Amid fears the next administration would undermine LGBT rights, President-elect Donald Trump said he’s “fine” with the U.S. Supreme Court ruling in favor of same-sex marriage and believes it’s settled law.
Calling himself a “supporter” of LGBT people, Trump made the remarks during an interview on CBS’s “60 Minutes” on Sunday night after Leslie Stahl asked him about fears among LGBT people — as well as black people and Muslims — they’d face persecution with him as president.
Asked whether Trump supports marriage equality, Trump said his views are “irrelevant” because the Supreme Court has already rendered a decision on the issue.
“It’s irrelevant because it was already settled,” Trump said. “It’s law. It was settled in the Supreme Court. I mean it’s done.”
Pressed by Stahl on whether his judicial appointments would reverse the decision, Trump, who previously said he opposes same-sex marriage, said he’s now “fine” with the ruling.
“It’s done,” Trump said. “These cases have gone to the Supreme Court. They’ve been settled. And I’m fine with that.”
On the campaign trail, Trump said he doesn’t favor same-sex marriage and urged social conservatives to “trust” him on the issue. Trump also said he’d “strongly consider” appointing justices to the U.S. Supreme Court who would reverse the decision for marriage equality. However, he said he doesn’t support the idea of a U.S. constitutional amendment banning same-sex marriage.
In the same interview, Trump took a different approach to his view on Roe v. Wade, saying he’d appoint justices who are pro-life and “if it ever were overturned, it would go back to the states.”
Asked by Stahl what would happen if women weren’t able to obtain an abortion, Trump said “they’ll perhaps have to go, they’ll have to go to another state.”
“We’ll see what happens,” Trump said. “It’s got a long way to go, just so you understand. That has a long, long way to go.”
If Trump, as he has pledged, appoints conservatives in the mold of the late U.S. Associate Justice Antonin Scalia to the Supreme Court, he would have little capacity to convince the Supreme Court to abstain from reversing its decision on marriage equality. However, the confluence of events needed for the Supreme Court to revisit the issue and undo the ruling are unlikely to happen.

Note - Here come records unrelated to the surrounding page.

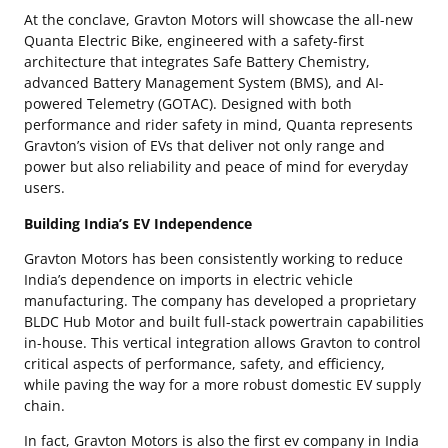
At the conclave, Gravton Motors will showcase the all-new
Quanta Electric Bike, engineered with a safety-first
architecture that integrates Safe Battery Chemistry,
advanced Battery Management System (BMS), and AI-
powered Telemetry (GOTAC). Designed with both
performance and rider safety in mind, Quanta represents
Gravton’s vision of EVs that deliver not only range and
power but also reliability and peace of mind for everyday
users.
Building India’s EV Independence
Gravton Motors has been consistently working to reduce
India’s dependence on imports in electric vehicle
manufacturing. The company has developed a proprietary
BLDC Hub Motor and built full-stack powertrain capabilities
in-house. This vertical integration allows Gravton to control
critical aspects of performance, safety, and efficiency,
while paving the way for a more robust domestic EV supply
chain.
In fact, Gravton Motors is also the first ev company in India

Stahl raised the issue of marriage equality with Trump in the context of questioning about the fears LGBT people feel about his administration. In response, Trump recalled he “mentioned them at the Republican National Convention.”
“Everybody said, ‘That was so great,'” Trump said. “I have been — you know, I’ve been — a supporter.”
During his speech at the Republican National Convention he pledged to protect LGBT people from a foreign ideology, which marked the first time a Republican presidential nominee mentioned LGBT people in a positive way during an acceptance speech. Critics pounced on Trump for making the remarks without supporting LGBT rights.
Evan Wolfson, former president of the now closed LGBT group Freedom to Marry, said he’s “pleased to hear” Trump is “fine” with the Supreme Court ruling on marriage equality and believes the issue is settled law.
“This is one of many chances he has — and must take — to show the American people that he has credibility and that the administration he is assembling and actions they are preparing are not a threat to their families, their rights, and their place in this country,” Wolfson said. “Today he said the right thing, but actions speak louder than words — and as I wrote to Freedom to Marry’s supporters earlier this week, we must be as vigilant on this and the many other grave concerns his candidacy raised as we were in our successful and long work to win the freedom to marry in the court of public opinion and then the law.”
Wolfson added the “true test of his integrity in this answer” will be Trump’s appointments to the judiciary and the president-elect’s refusal to “greenlight efforts by any in his administration to carve licenses to discriminate into the law he today says he respects.”